Le Che y est un mort en sursis, reçu en faux prophète ou camelot par les paysans locaux. Soderbergh évoque la longue marche vers le peloton comme il faut a priori : la présence oppressante, moite mais froide, de la jungle où lui et ses partisans se cachent, et ce regard naturaliste qui veut fuir comme la peste les trémolos et ralentis du biopic classique. Jusqu’à cette étrange fin anticlimatique, logique dans ce programme consciencieux, où il nous assène soudainement que le Che, c’est un peu vous, nous, moi.
Certes meilleur, plus cohérent que son prédécesseur, Che : Guérilla ne relève pas l’entreprise générale : la neutralité (journalistique, ou voulue comme telle) de Soderbergh dépassionne le mythe mais chute dans l’effacement. Oui, le Che n’est pas qu’une image bonne à imprimer des T-shirts comme le saint suaire. Voici l’homme, ses actions, ses crapahutages de maquisard.

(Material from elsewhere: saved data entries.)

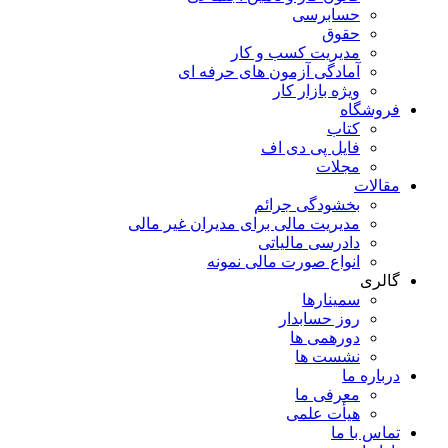
حسابرسی
حقوق
مدیریت کسب و کار
آمادگی آزمون های حرفه ای
ویژه بازار کار
فروشگاه
کتاب
فایل پی دی اف
مجلات
مقالات
بخشودگی جرائم
مدیریت مالی برای مدیران غیر مالی
دادرسی مالیاتی
انواع صورت مالی نمونه
گالری
سمینارها
روز حسابدار
دورهمی ها
نشست ها
درباره ما
معرفی ما
هیأت علمی
تماس با ما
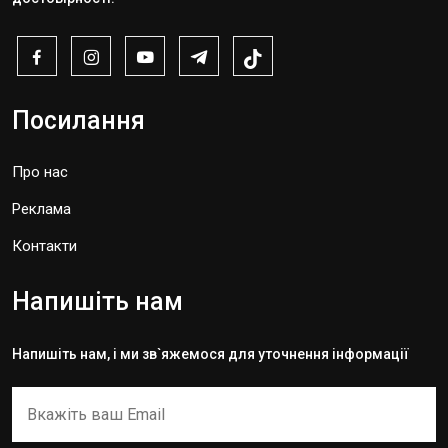
Посилання
Про нас
Реклама
Контакти
Напишіть нам
Напишіть нам, і ми зв`яжемося для уточнення інформації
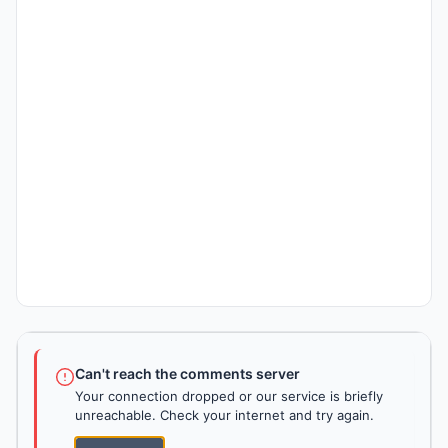
Can't reach the comments server
Your connection dropped or our service is briefly
unreachable. Check your internet and try again.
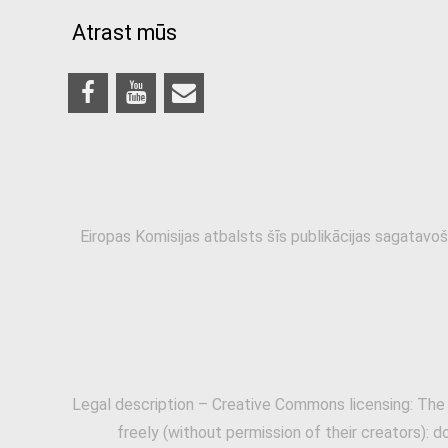
Atrast mūs
Eiropas Komisijas atbalsts šīs publikācijas sagatavoš
Legal description – Creative Commons licensing: The
freely (without permission of their creators): d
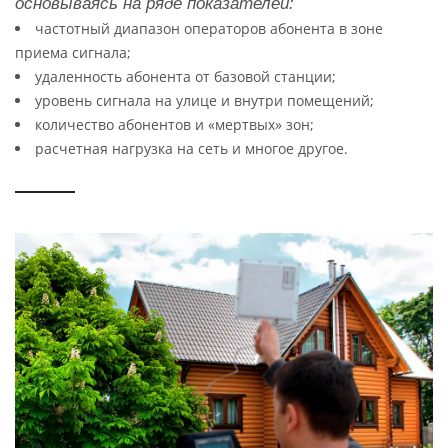
основываясь на ряде показателей:
частотный диапазон операторов абонента в зоне
приема сигнала;
удаленность абонента от базовой станции;
уровень сигнала на улице и внутри помещений;
количество абонентов и «мертвых» зон;
расчетная нагрузка на сеть и многое другое.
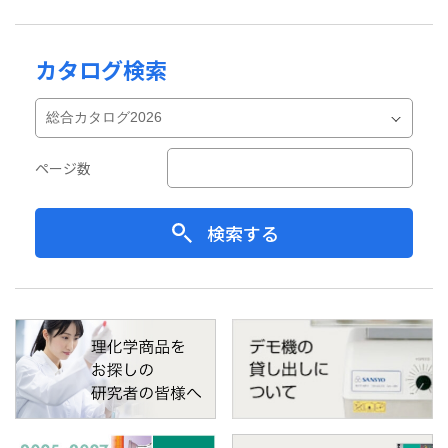
カタログ検索
ページ数
検索する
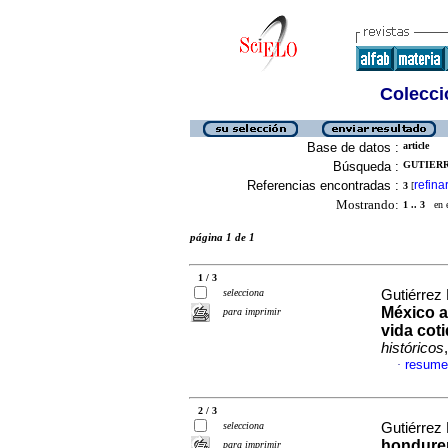
Colecció
Base de datos :
article
Búsqueda :
GUTIERR
Referencias encontradas :
refina
3
[
Mostrando:
1 .. 3
en el
página 1 de 1
1 / 3
selecciona
Gutiérrez 
México a
para imprimir
vida cot
históricos
resume
·
2 / 3
selecciona
Gutiérrez 
hondureñ
para imprimir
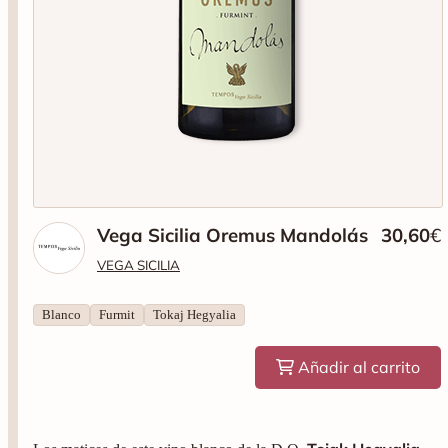
Vega Sicilia Oremus Mandolás
30,60
€
VEGA SICILIA
Blanco
Furmit
Tokaj Hegyalia
Añadir al carrito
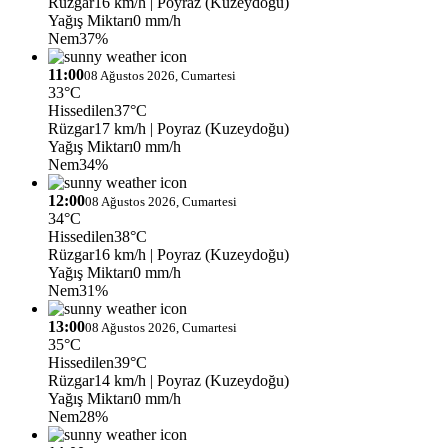
Rüzgar
16 km/h
| Poyraz (Kuzeydoğu)
Yağış Miktarı
0 mm/h
Nem
37%
11:00
08 Ağustos 2026, Cumartesi
33°C
Hissedilen
37°C
Rüzgar
17 km/h
| Poyraz (Kuzeydoğu)
Yağış Miktarı
0 mm/h
Nem
34%
12:00
08 Ağustos 2026, Cumartesi
34°C
Hissedilen
38°C
Rüzgar
16 km/h
| Poyraz (Kuzeydoğu)
Yağış Miktarı
0 mm/h
Nem
31%
13:00
08 Ağustos 2026, Cumartesi
35°C
Hissedilen
39°C
Rüzgar
14 km/h
| Poyraz (Kuzeydoğu)
Yağış Miktarı
0 mm/h
Nem
28%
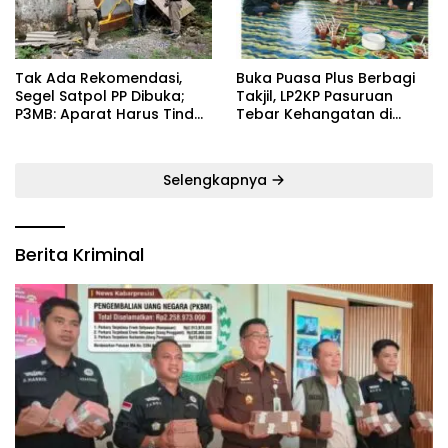
‎Tak Ada Rekomendasi,
‎Buka Puasa Plus Berbagi
Segel Satpol PP Dibuka;
Takjil, LP2KP Pasuruan
P3MB: Aparat Harus Tindak
Tebar Kehangatan di
Tegas Pelaku ‎
Bulan Ramadan
Selengkapnya
Berita Kriminal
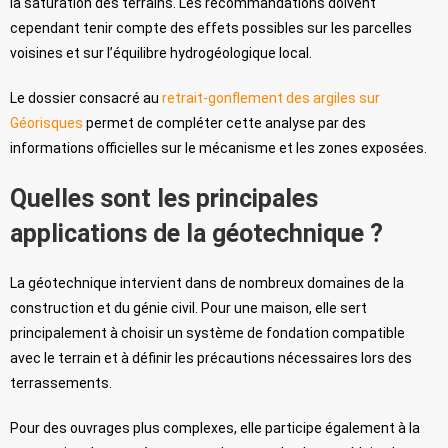
la saturation des terrains. Les recommandations doivent
cependant tenir compte des effets possibles sur les parcelles
voisines et sur l’équilibre hydrogéologique local.
Le dossier consacré au
retrait-gonflement des argiles sur
Géorisques
permet de compléter cette analyse par des
informations officielles sur le mécanisme et les zones exposées.
Quelles sont les principales
applications de la géotechnique ?
La géotechnique intervient dans de nombreux domaines de la
construction et du génie civil. Pour une maison, elle sert
principalement à choisir un système de fondation compatible
avec le terrain et à définir les précautions nécessaires lors des
terrassements.
Pour des ouvrages plus complexes, elle participe également à la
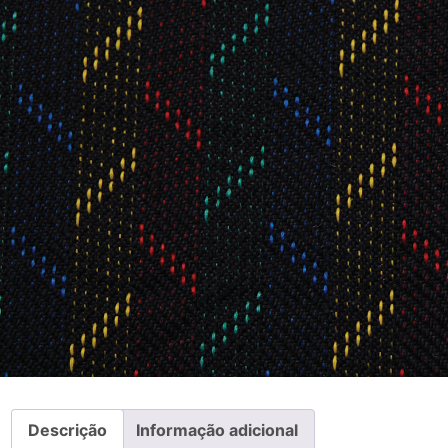
Descrição
Informação adicional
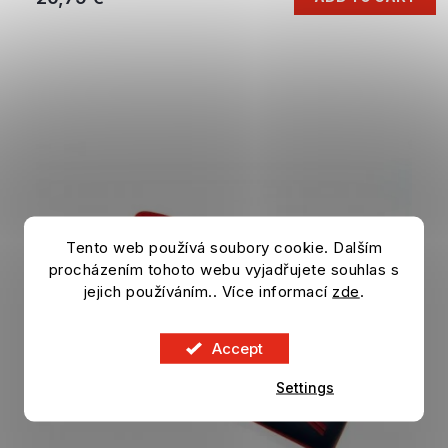
Tento web používá soubory cookie. Dalším
procházením tohoto webu vyjadřujete souhlas s
jejich používáním.. Více informací
zde
.
Accept
Settings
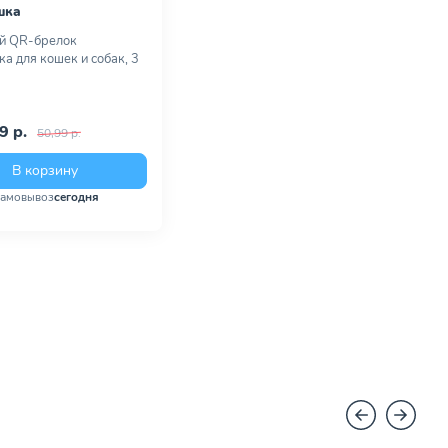
шка
й QR-брелок
а для кошек и собак, 3
9 р.
50,99 р.
В корзину
амовывоз
сегодня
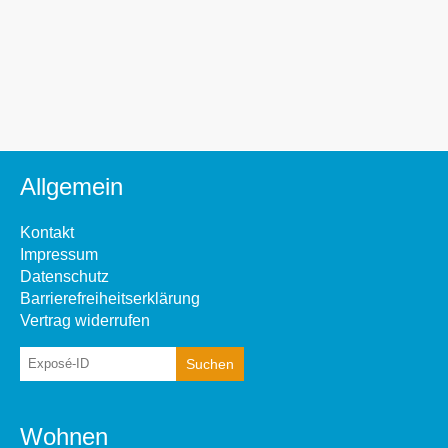
Allgemein
Kontakt
Impressum
Datenschutz
Barrierefreiheitserklärung
Vertrag widerrufen
Wohnen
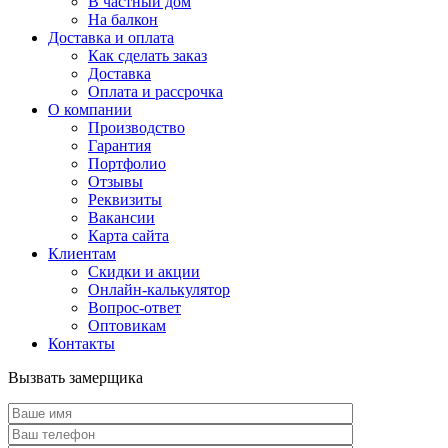
В частный дом
На балкон
Доставка и оплата
Как сделать заказ
Доставка
Оплата и рассрочка
О компании
Производство
Гарантия
Портфолио
Отзывы
Реквизиты
Вакансии
Карта сайта
Клиентам
Скидки и акции
Онлайн-калькулятор
Вопрос-ответ
Оптовикам
Контакты
Вызвать замерщика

Mais Soderbergh échoue à tirer l’ensemble hors de la chronique fragmentaire (le cinéaste avoue à présent qu’il aurait voulu traiter le Che en dix heures sur la chaîne télévisée HBO). Au détour d’un arbre, on se rappelle que le projet devait échoir un temps à Terrence Malick, et on attend en vain. Non pas du panthéisme ou le Che rêvassant chez une Pocahontas du cru, mais un peu plus d’incongru, un peu moins de solennité.